The University of California at Berkeley and the University of California at San Francisco said the Innovative Genomics Initiative (IGI) is based on a new technology already generating novel strategies for gene therapy and the genetic study of diseases.

At the core of the initiative is a revolutionary technology discovered at UC Berkeley two years ago by Jennifer Doudna, the current executive director of the new Innovative Genomics Initiative. The technology is called precision "DNA scissors," also known as CRISPR/Cas9.

Scientists refer the technology as the "holy grail" of genetic engineering. It is hailed as a "jaw-dropping" breakthrough in the fight against genetic disease.

The new genomic engineering technology significantly reduces the time it takes researchers to test new therapies. CRISPR/Cas 9 allows the creation of animal strains that mimic a human disease in weeks rather than years. This enables researchers to test new therapies much faster.

The technique also makes it quick and easy to knock out genes in human cells or in animals to determine their function, which will hasten the identification of new drug targets for diseases.

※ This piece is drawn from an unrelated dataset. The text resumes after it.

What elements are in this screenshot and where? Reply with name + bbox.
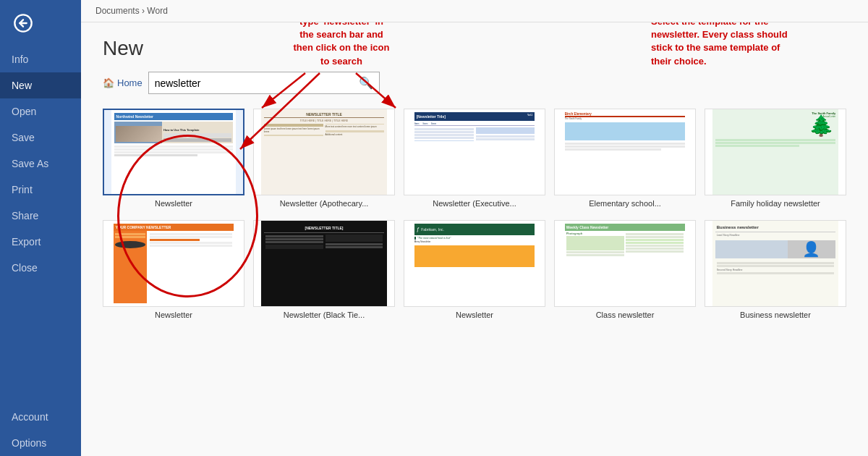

"The main goal of the initiative is to develop the CRISPR/Cas9 technology for applications in human health, and create a library of research resources that will make it available broadly," Doudna said.

"This is an exciting time in science right now, when the cost of sequencing a genome is going way down, to around $1,000 for a complete human genome sequence. Cas9 technology will take genomics to the next level, to enable editing of the genome."

In honor of her discovery and earlier work on RNA, Doudna last month received the Lurie Prize of the Foundation for the National Institutes of Health.

"The CRISPR/Cas9 technology is a complete game changer," said Jonathan Weissman, co-director of the initiative and professor of cellular and molecular pharmacology in the UCSF School of Medicine.

"With CRISPR, we can now turn genes off or on at will. I am particularly interested in using CRISPR to understand the normal functions of genes as well as how disease-causing mutations alter these functions."